Markus Megerle, Feuerwehrkommandant in Villingen-Schwenningen, spricht über die Kinderfeuerwehr. Foto: Lukas Podolski

Die Kinderfeuerwehr hatte Ende 2024 in VS-Weigheim ihre Geburtsstunde. Mittlerweile gibt es diese in der Form jedoch nicht mehr. Woran liegt das?

Vor über einem Jahr startete die erste offizielle Kinderfeuerwehr in Villingen-Schwenningen. Wie das Projekt angenommen wurde und warum es aktuell nicht mehr besteht, erklärt Feuerwehrkommandant Markus Megerle.

 

Die Kinderfeuerwehr ist eine Ergänzung zur Jugendfeuerwehr, die bereits in vielen Gemeinden vorhanden ist. Das Eintrittsalter liegt bei zehn Jahren. Jedoch gibt es auch Fälle, in denen Kinder bereits mit neun Jahren der Jugendfeuerwehr beitreten können, erklärt Megerle. Gerade bei Freundesgruppen mit leichtem Altersunterschied werde geschaut, dass diese gleichzeitig beitreten können. „Wir möchten Gruppen nicht auseinander bringen“, fügt er hinzu.

Die Idee hinter der Kindergruppe sei, Kinder schon im frühen Kindesalter für die Feuerwehr zu begeistern. Das Eintrittsalter zur Jugendfeuerwehr sei in einigen Fällen zu spät, viele hätten sich zu diesem Zeitpunkt schon anderen Vereinen angeschlossen. Zudem hätten Eltern, die selbst bei der Feuerwehr aktiv sind, den Wunsch geäußert, ihre Kinder früher einzubinden. Viele Mitglieder der Kinder- sowie der Jugendfeuerwehr stammen aus feuerwehrnahen Familien, externe Neueintritte seien eher selten.

In Weigheim wurde Ende 2024 neben der Jugendfeuerwehr eine Kindergruppe ins Leben gerufen.
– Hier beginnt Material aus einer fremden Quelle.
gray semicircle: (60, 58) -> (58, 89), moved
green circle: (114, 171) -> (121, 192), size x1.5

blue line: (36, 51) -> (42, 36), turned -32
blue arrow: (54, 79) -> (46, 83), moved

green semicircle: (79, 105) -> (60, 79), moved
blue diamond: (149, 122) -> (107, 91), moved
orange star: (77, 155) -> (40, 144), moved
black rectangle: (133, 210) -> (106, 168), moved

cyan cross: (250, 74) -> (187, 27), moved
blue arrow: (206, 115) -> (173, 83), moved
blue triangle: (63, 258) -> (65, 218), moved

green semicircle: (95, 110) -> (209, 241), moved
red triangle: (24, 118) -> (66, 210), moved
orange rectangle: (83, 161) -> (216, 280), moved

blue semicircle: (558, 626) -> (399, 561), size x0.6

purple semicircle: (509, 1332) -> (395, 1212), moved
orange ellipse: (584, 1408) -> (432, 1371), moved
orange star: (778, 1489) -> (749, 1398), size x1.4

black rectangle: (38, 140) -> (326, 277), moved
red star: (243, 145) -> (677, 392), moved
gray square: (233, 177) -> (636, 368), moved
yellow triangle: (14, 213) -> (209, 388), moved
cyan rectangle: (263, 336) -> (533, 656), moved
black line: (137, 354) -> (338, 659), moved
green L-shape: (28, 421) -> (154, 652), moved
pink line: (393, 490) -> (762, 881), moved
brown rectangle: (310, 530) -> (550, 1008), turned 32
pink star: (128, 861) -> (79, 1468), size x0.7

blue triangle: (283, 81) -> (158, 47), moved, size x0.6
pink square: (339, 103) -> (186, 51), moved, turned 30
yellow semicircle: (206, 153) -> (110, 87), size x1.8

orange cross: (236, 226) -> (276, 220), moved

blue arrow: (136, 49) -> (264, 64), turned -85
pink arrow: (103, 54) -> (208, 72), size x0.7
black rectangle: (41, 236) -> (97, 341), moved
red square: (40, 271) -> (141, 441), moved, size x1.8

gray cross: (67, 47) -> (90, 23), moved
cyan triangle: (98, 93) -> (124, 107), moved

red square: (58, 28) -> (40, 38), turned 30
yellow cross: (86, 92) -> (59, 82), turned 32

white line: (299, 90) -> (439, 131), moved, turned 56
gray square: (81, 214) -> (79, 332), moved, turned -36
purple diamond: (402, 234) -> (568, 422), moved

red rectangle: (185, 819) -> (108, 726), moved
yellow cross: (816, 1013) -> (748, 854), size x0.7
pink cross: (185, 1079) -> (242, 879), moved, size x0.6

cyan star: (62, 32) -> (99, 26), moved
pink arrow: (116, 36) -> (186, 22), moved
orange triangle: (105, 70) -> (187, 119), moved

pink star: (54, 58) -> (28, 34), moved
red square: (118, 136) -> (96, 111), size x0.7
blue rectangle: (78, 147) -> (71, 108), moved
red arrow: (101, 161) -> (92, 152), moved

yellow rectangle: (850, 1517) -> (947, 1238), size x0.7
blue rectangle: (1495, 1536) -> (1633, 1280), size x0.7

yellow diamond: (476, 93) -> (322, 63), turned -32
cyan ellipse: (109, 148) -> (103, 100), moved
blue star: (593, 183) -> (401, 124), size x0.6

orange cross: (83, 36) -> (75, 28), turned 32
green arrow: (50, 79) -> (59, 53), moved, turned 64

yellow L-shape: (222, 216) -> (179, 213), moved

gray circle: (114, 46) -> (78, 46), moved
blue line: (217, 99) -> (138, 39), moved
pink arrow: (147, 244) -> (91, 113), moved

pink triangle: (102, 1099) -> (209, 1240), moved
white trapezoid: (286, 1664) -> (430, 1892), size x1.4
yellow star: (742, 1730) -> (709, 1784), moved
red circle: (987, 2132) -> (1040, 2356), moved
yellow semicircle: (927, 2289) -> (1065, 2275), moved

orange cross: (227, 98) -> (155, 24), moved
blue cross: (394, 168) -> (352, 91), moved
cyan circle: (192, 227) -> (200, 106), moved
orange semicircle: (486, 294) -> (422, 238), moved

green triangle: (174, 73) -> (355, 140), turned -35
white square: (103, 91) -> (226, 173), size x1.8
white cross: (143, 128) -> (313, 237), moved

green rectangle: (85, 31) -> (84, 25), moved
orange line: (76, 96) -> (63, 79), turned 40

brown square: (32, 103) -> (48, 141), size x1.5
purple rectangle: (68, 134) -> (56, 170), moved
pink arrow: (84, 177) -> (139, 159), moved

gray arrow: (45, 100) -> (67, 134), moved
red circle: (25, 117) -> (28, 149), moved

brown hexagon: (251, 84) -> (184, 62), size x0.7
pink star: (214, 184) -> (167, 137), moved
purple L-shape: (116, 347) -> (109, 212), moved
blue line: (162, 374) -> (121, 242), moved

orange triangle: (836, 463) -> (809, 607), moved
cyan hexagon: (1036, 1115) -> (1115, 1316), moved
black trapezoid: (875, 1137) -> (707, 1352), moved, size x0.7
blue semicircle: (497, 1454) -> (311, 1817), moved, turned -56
Diese ermöglicht es bereits Kindern ab sechs Jahren, erste Einblicke in die Feuerwehr zu erhalten. Während die Jugendfeuerwehr technisch anspruchsvollere Aufgaben übernimmt, steht bei den Kindergruppen das spielerische Kennenlernen der Feuerwehr im Vordergrund. Laut Megerle verbringt die Gruppe rund zwei Drittel der Zeit mit Bastelarbeiten und kleinen Spielen.

Fehlender Nachwuchs

Doch wieso gibt es diese nun nicht mehr? Die Kinder seien inzwischen in einem Alter angekommen, in dem sie in die Jugendfeuerwehr wechseln. Nachwuchs sei zurzeit nicht in Sicht, in Weigheim werde jedoch überlegt, bald wieder „die Werbetrommel zu rühren“, um neue Mitglieder zu gewinnen.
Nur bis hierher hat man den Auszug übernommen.